ABOUT THIS TASK
Once the pictures are set aside, reproduce all of the records exactly.

STUDY MATERIAL
Start of Block
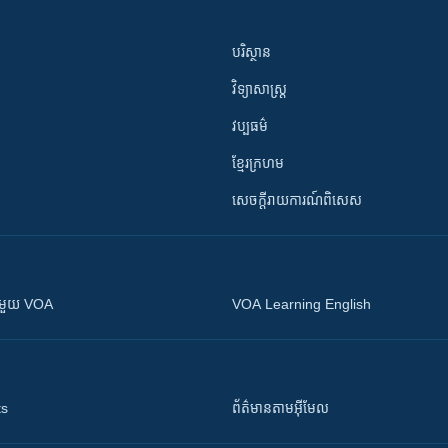
បរិស្ថាន
វិទ្យាសាស្រ្ត
វប្បធម៌
ខ្មែរក្រហម
សេចក្តីរាយការណ៍ពិសេស
ស​​ជាមួយ VOA
VOA Learning English
ts
ព័ត៌មាន​តាម​អ៊ីមែល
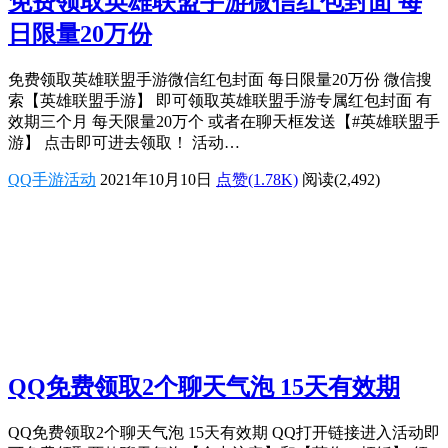
免费领取英雄联盟手游微信红包封面 每
日限量20万份
免费领取英雄联盟手游微信红包封面 每日限量20万份 微信搜
索【英雄联盟手游】 即可领取英雄联盟手游专属红包封面 有
效期三个月 每天限量20万个 或者在聊天框发送【#英雄联盟手
游】 点击即可进去领取！ 活动…
QQ手游活动
2021年10月10日
点赞(1.78K)
阅读
(2,492)
QQ免费领取2个聊天气泡 15天有效期
QQ免费领取2个聊天气泡 15天有效期 QQ打开链接进入活动即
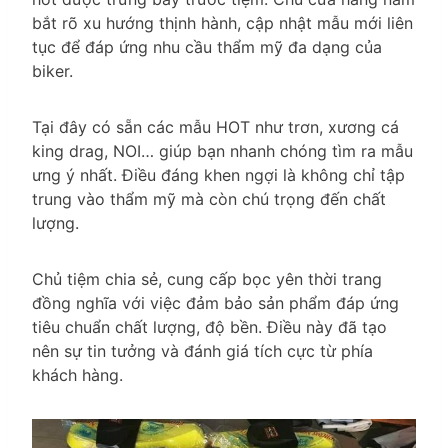
bắt rõ xu hướng thịnh hành, cập nhật mẫu mới liên
tục để đáp ứng nhu cầu thẩm mỹ đa dạng của
biker.
Tại đây có sẵn các mẫu HOT như trơn, xương cá
king drag, NOI… giúp bạn nhanh chóng tìm ra mẫu
ưng ý nhất. Điều đáng khen ngợi là không chỉ tập
trung vào thẩm mỹ mà còn chú trọng đến chất
lượng.
Chủ tiệm chia sẻ, cung cấp bọc yên thời trang
đồng nghĩa với việc đảm bảo sản phẩm đáp ứng
tiêu chuẩn chất lượng, độ bền. Điều này đã tạo
nên sự tin tưởng và đánh giá tích cực từ phía
khách hàng.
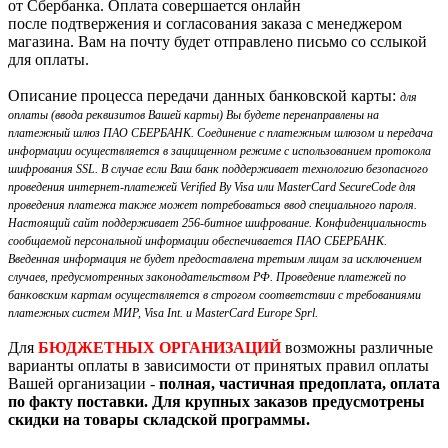
от Сбербанка. Оплата совершается онлайн
после подтвержения и согласования заказа с менеджером
магазина. Вам на почту будет отправлено письмо со сслыкой
для оплаты.
Описание процесса передачи данных банковской карты:
для
оплаты (ввода реквизитов Вашей карты) Вы будете перенаправлены на
платежный шлюз ПАО СБЕРБАНК. Соединение с платежным шлюзом и передача
информации осуществляется в защищенном режиме с использованием протокола
шифрования SSL. В случае если Ваш банк поддерживает технологию безопасного
проведения интернет-платежей Verified By Visa или MasterCard SecureCode для
проведения платежа также может потребоваться ввод специального пароля.
Настоящий сайт поддерживает 256-битное шифрование. Конфиденциальность
сообщаемой персональной информации обеспечивается ПАО СБЕРБАНК.
Введенная информация не будет предоставлена третьим лицам за исключением
случаев, предусмотренных законодательством РФ. Проведение платежей по
банковским картам осуществляется в строгом соответствии с требованиями
платежных систем МИР, Visa Int. и MasterCard Europe Sprl.
Для
БЮДЖЕТНЫХ ОРГАНИЗАЦИЙ
возможны различные
варианты оплаты в зависимости от принятых правил оплаты
Вашей организации -
полная, частичная предоплата, оплата
по факту поставки. Для крупных заказов предусмотрены
скидки на товары складской программы.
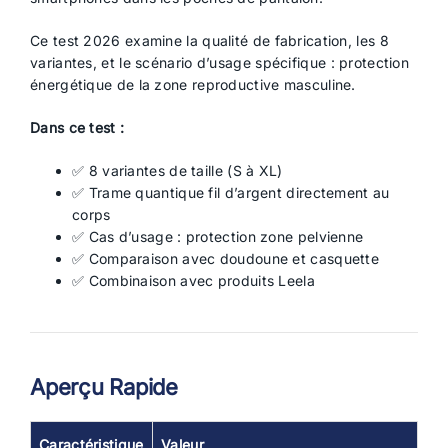
Ce test 2026 examine la qualité de fabrication, les 8
variantes, et le scénario d’usage spécifique : protection
énergétique de la zone reproductive masculine.
Dans ce test :
✅ 8 variantes de taille (S à XL)
✅ Trame quantique fil d’argent directement au
corps
✅ Cas d’usage : protection zone pelvienne
✅ Comparaison avec doudoune et casquette
✅ Combinaison avec produits Leela
Aperçu Rapide
Caractéristique
Valeur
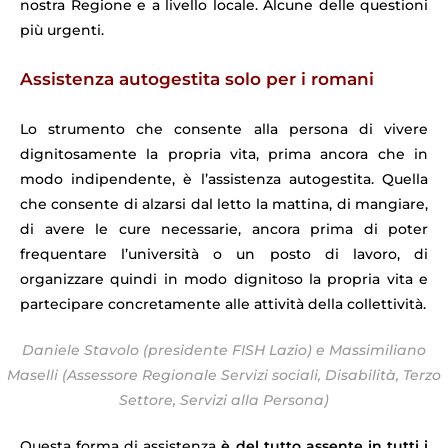
nostra Regione e a livello locale. Alcune delle questioni
più urgenti.
Assistenza autogestita solo per i romani
Lo strumento che consente alla persona di vivere
dignitosamente la propria vita, prima ancora che in
modo indipendente, è l’assistenza autogestita. Quella
che consente di alzarsi dal letto la mattina, di mangiare,
di avere le cure necessarie, ancora prima di poter
frequentare l’università o un posto di lavoro, di
organizzare quindi in modo dignitoso la propria vita e
partecipare concretamente alle attività della collettività.
Daniele Stavolo (presidente FISH Lazio) e Massimiliano
Maselli (Assessore Regionale Servizi sociali, Disabilità, Terzo
Settore, Servizi alla Persona)
Questa forma di assistenza
è del tutto assente in tutti i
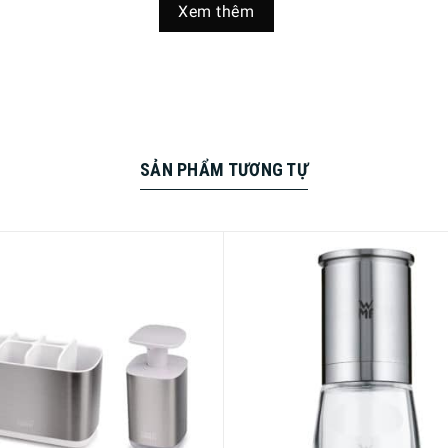
Xem thêm
ệt hóa tại kênh Youtube
Minhaus Living
:
SẢN PHẨM TƯƠNG TỰ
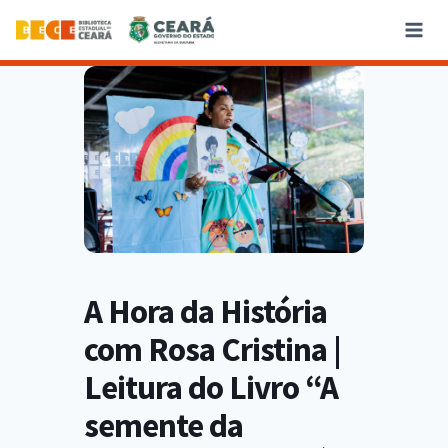
A Hora da História
com Rosa Cristina |
Leitura do Livro “A
semente da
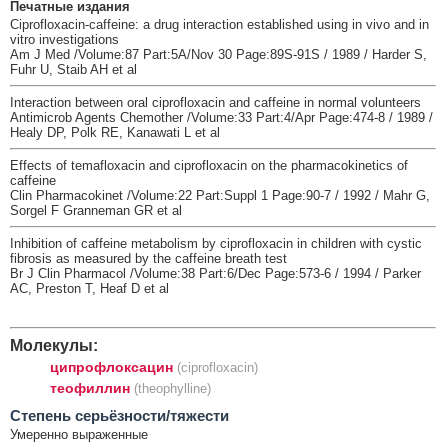
Печатные издания
Ciprofloxacin-caffeine: a drug interaction established using in vivo and in
vitro investigations
Am J Med /Volume:87 Part:5A/Nov 30 Page:89S-91S / 1989 / Harder S,
Fuhr U, Staib AH et al
Interaction between oral ciprofloxacin and caffeine in normal volunteers
Antimicrob Agents Chemother /Volume:33 Part:4/Apr Page:474-8 / 1989 /
Healy DP, Polk RE, Kanawati L et al
Effects of temafloxacin and ciprofloxacin on the pharmacokinetics of
caffeine
Clin Pharmacokinet /Volume:22 Part:Suppl 1 Page:90-7 / 1992 / Mahr G,
Sorgel F Granneman GR et al
Inhibition of caffeine metabolism by ciprofloxacin in children with cystic
fibrosis as measured by the caffeine breath test
Br J Clin Pharmacol /Volume:38 Part:6/Dec Page:573-6 / 1994 / Parker
AC, Preston T, Heaf D et al
Молекулы:
ципрофлоксацин
(ciprofloxacin)
теофиллин
(theophylline)
Cтепень серьёзности/тяжести
Умеренно выраженные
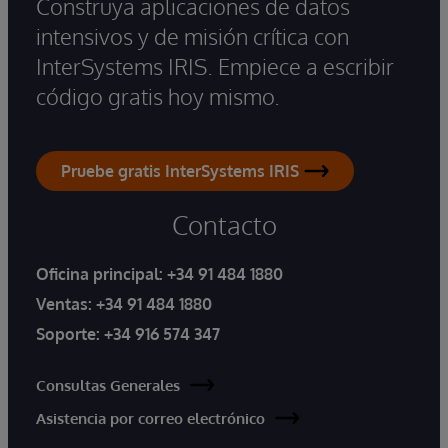
Construya aplicaciones de datos
intensivos y de misión crítica con
InterSystems IRIS. Empiece a escribir
código gratis hoy mismo.
Pruebe gratis InterSystems IRIS
Contacto
Oficina principal:
+34 91 484 1880
Ventas:
+34 91 484 1880
Soporte:
+34 916 574 347
Consultas Generales
Asistencia por correo electrónico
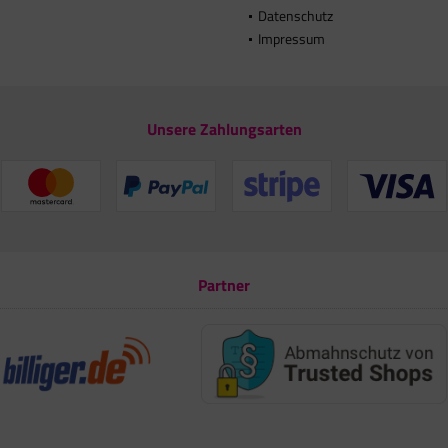
Datenschutz
Impressum
Unsere Zahlungsarten
Partner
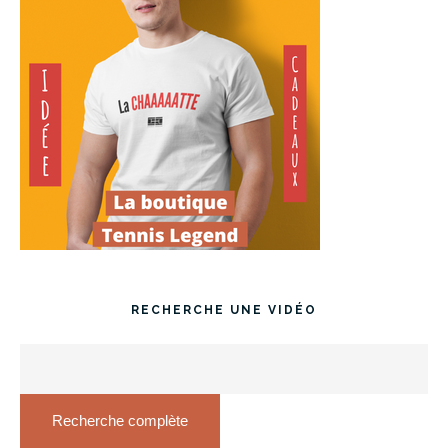
RECHERCHE UNE VIDÉO
Recherche complète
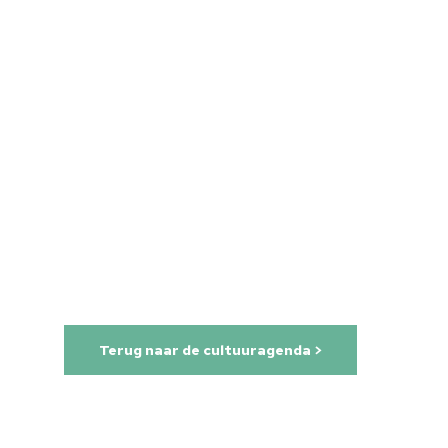
Terug naar de cultuuragenda >
Home
Cultuuragenda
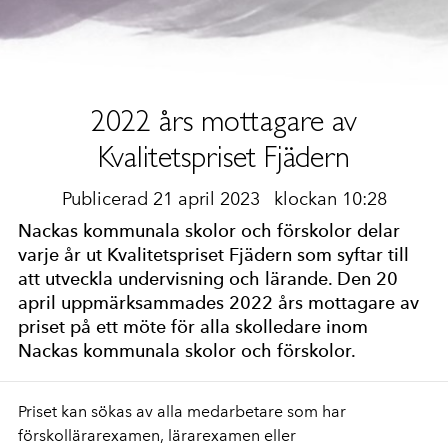
2022 års mottagare av
Kvalitetspriset Fjädern
Publicerad 21 april 2023
klockan 10:28
Nackas kommunala skolor och förskolor delar
varje år ut Kvalitetspriset Fjädern som syftar till
att utveckla undervisning och lärande. Den 20
april uppmärksammades 2022 års mottagare av
priset på ett möte för alla skolledare inom
Nackas kommunala skolor och förskolor.
Priset kan sökas av alla medarbetare som har
förskollärarexamen, lärarexamen eller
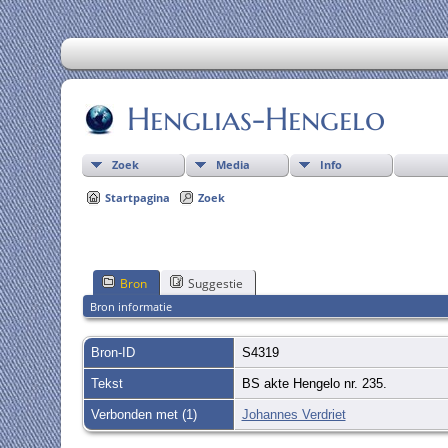
Henglias-Hengelo
Zoek
Media
Info
Startpagina
Zoek
Bron
Suggestie
Bron informatie
Bron-ID
S4319
Tekst
BS akte Hengelo nr. 235.
Verbonden met (1)
Johannes Verdriet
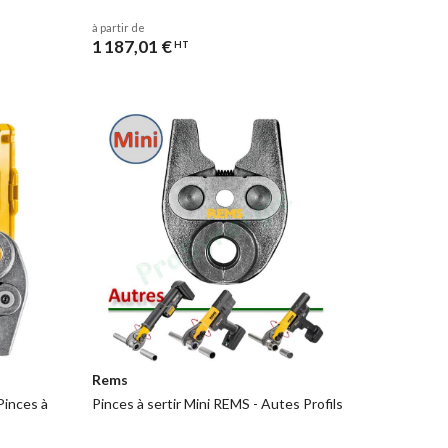
e
sertisseuses Rems Mini-Press
.
à partir de
1 187,01 €
HT
Rems
Pinces à
Pinces à sertir Mini REMS - Autes Profils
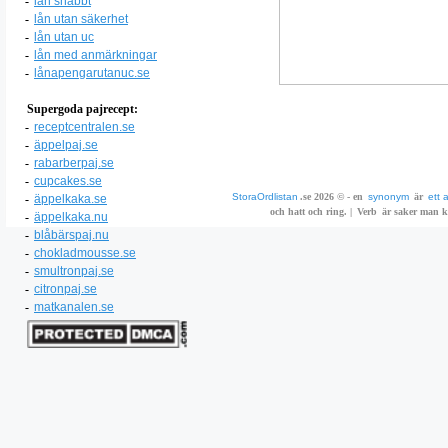
-
lån snabbt
-
lån utan säkerhet
-
lån utan uc
-
lån med anmärkningar
-
lånapengarutanuc.se
Supergoda pajrecept:
-
receptcentralen.se
-
äppelpaj.se
-
rabarberpaj.se
-
cupcakes.se
StoraOrdlistan
.se 2026 © - en
synonym
är
ett 
-
äppelkaka.se
och hatt och ring. |
Verb
är saker man ka
-
äppelkaka.nu
-
blåbärspaj.nu
-
chokladmousse.se
-
smultronpaj.se
-
citronpaj.se
-
matkanalen.se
End of Block
COMPLETED TASK
បរិស្ថាន
វិទ្យាសាស្រ្ត
វប្បធម៌
ខ្មែរក្រហម
សេចក្តីរាយការណ៍ពិសេស
ស​​ជាមួយ VOA
VOA Learning English
ts
ព័ត៌មាន​តាម​អ៊ីមែល
免费领取英雄联盟手游微信红包封面 每
日限量20万份
免费领取英雄联盟手游微信红包封面 每日限量20万份 微信搜
索【英雄联盟手游】 即可领取英雄联盟手游专属红包封面 有
效期三个月 每天限量20万个 或者在聊天框发送【#英雄联盟手
游】 点击即可进去领取！ 活动…
QQ手游活动
2021年10月10日
点赞(1.78K)
阅读
(2,492)
QQ免费领取2个聊天气泡 15天有效期
QQ免费领取2个聊天气泡 15天有效期 QQ打开链接进入活动即
bắt rõ xu hướng thịnh hành, cập nhật mẫu mới liên
tục để đáp ứng nhu cầu thẩm mỹ đa dạng của
biker.
Tại đây có sẵn các mẫu HOT như trơn, xương cá
king drag, NOI… giúp bạn nhanh chóng tìm ra mẫu
ưng ý nhất. Điều đáng khen ngợi là không chỉ tập
trung vào thẩm mỹ mà còn chú trọng đến chất
lượng.
Chủ tiệm chia sẻ, cung cấp bọc yên thời trang
đồng nghĩa với việc đảm bảo sản phẩm đáp ứng
tiêu chuẩn chất lượng, độ bền. Điều này đã tạo
nên sự tin tưởng và đánh giá tích cực từ phía
khách hàng.
от Сбербанка. Оплата совершается онлайн
после подтвержения и согласования заказа с менеджером
магазина. Вам на почту будет отправлено письмо со сслыкой
для оплаты.
Описание процесса передачи данных банковской карты:
для
оплаты (ввода реквизитов Вашей карты) Вы будете перенаправлены на
платежный шлюз ПАО СБЕРБАНК. Соединение с платежным шлюзом и передача
информации осуществляется в защищенном режиме с использованием протокола
шифрования SSL. В случае если Ваш банк поддерживает технологию безопасного
проведения интернет-платежей Verified By Visa или MasterCard SecureCode для
проведения платежа также может потребоваться ввод специального пароля.
Настоящий сайт поддерживает 256-битное шифрование. Конфиденциальность
сообщаемой персональной информации обеспечивается ПАО СБЕРБАНК.
Введенная информация не будет предоставлена третьим лицам за исключением
случаев, предусмотренных законодательством РФ. Проведение платежей по
банковским картам осуществляется в строгом соответствии с требованиями
платежных систем МИР, Visa Int. и MasterCard Europe Sprl.
Для
БЮДЖЕТНЫХ ОРГАНИЗАЦИЙ
возможны различные
варианты оплаты в зависимости от принятых правил оплаты
Вашей организации -
полная, частичная предоплата, оплата
по факту поставки. Для крупных заказов предусмотрены
скидки на товары складской программы.
Ce test 2026 examine la qualité de fabrication, les 8
variantes, et le scénario d’usage spécifique : protection
énergétique de la zone reproductive masculine.
Dans ce test :
✅ 8 variantes de taille (S à XL)
✅ Trame quantique fil d’argent directement au
corps
✅ Cas d’usage : protection zone pelvienne
✅ Comparaison avec doudoune et casquette
✅ Combinaison avec produits Leela
Aperçu Rapide
Caractéristique
Valeur
nostra Regione e a livello locale. Alcune delle questioni
più urgenti.
Assistenza autogestita solo per i romani
Lo strumento che consente alla persona di vivere
dignitosamente la propria vita, prima ancora che in
modo indipendente, è l’assistenza autogestita. Quella
che consente di alzarsi dal letto la mattina, di mangiare,
di avere le cure necessarie, ancora prima di poter
frequentare l’università o un posto di lavoro, di
organizzare quindi in modo dignitoso la propria vita e
partecipare concretamente alle attività della collettività.
Daniele Stavolo (presidente FISH Lazio) e Massimiliano
Maselli (Assessore Regionale Servizi sociali, Disabilità, Terzo
Settore, Servizi alla Persona)
Questa forma di assistenza
è del tutto assente in tutti i
Xem thêm
ệt hóa tại kênh Youtube
Minhaus Living
:
SẢN PHẨM TƯƠNG TỰ
A Hora da História
com Rosa Cristina |
Leitura do Livro “A
semente da
Печатные издания
Ciprofloxacin-caffeine: a drug interaction established using in vivo and in
vitro investigations
Am J Med /Volume:87 Part:5A/Nov 30 Page:89S-91S / 1989 / Harder S,
Fuhr U, Staib AH et al
Interaction between oral ciprofloxacin and caffeine in normal volunteers
Antimicrob Agents Chemother /Volume:33 Part:4/Apr Page:474-8 / 1989 /
Healy DP, Polk RE, Kanawati L et al
Effects of temafloxacin and ciprofloxacin on the pharmacokinetics of
caffeine
Clin Pharmacokinet /Volume:22 Part:Suppl 1 Page:90-7 / 1992 / Mahr G,
Sorgel F Granneman GR et al
Inhibition of caffeine metabolism by ciprofloxacin in children with cystic
fibrosis as measured by the caffeine breath test
Br J Clin Pharmacol /Volume:38 Part:6/Dec Page:573-6 / 1994 / Parker
AC, Preston T, Heaf D et al
Молекулы:
ципрофлоксацин
(ciprofloxacin)
теофиллин
(theophylline)
Cтепень серьёзности/тяжести
Умеренно выраженные
Construya aplicaciones de datos
intensivos y de misión crítica con
InterSystems IRIS. Empiece a escribir
código gratis hoy mismo.
Pruebe gratis InterSystems IRIS
Contacto
Oficina principal:
+34 91 484 1880
Ventas:
+34 91 484 1880
Soporte:
+34 916 574 347
Consultas Generales
Asistencia por correo electrónico
Datenschutz
Impressum
Unsere Zahlungsarten
Partner
RECHERCHE UNE VIDÉO
Recherche complète
Terug naar de cultuuragenda >
Home
Cultuuragenda
2022 års mottagare av
Kvalitetspriset Fjädern
Publicerad 21 april 2023
klockan 10:28
Nackas kommunala skolor och förskolor delar
varje år ut Kvalitetspriset Fjädern som syftar till
att utveckla undervisning och lärande. Den 20
april uppmärksammades 2022 års mottagare av
priset på ett möte för alla skolledare inom
Nackas kommunala skolor och förskolor.
Priset kan sökas av alla medarbetare som har
förskollärarexamen, lärarexamen eller
Henglias-Hengelo
Zoek
Media
Info
Startpagina
Zoek
Bron
Suggestie
Bron informatie
Bron-ID
S4319
Tekst
BS akte Hengelo nr. 235.
Verbonden met (1)
Johannes Verdriet
e
sertisseuses Rems Mini-Press
.
à partir de
1 187,01 €
HT
Rems
Pinces à
Pinces à sertir Mini REMS - Autes Profils
-
lån snabbt
-
lån utan säkerhet
-
lån utan uc
-
lån med anmärkningar
-
lånapengarutanuc.se
Supergoda pajrecept:
-
receptcentralen.se
-
äppelpaj.se
-
rabarberpaj.se
-
cupcakes.se
StoraOrdlistan
.se 2026 © - en
synonym
är
ett 
-
äppelkaka.se
och hatt och ring. |
Verb
är saker man ka
-
äppelkaka.nu
-
blåbärspaj.nu
-
chokladmousse.se
-
smultronpaj.se
-
citronpaj.se
-
matkanalen.se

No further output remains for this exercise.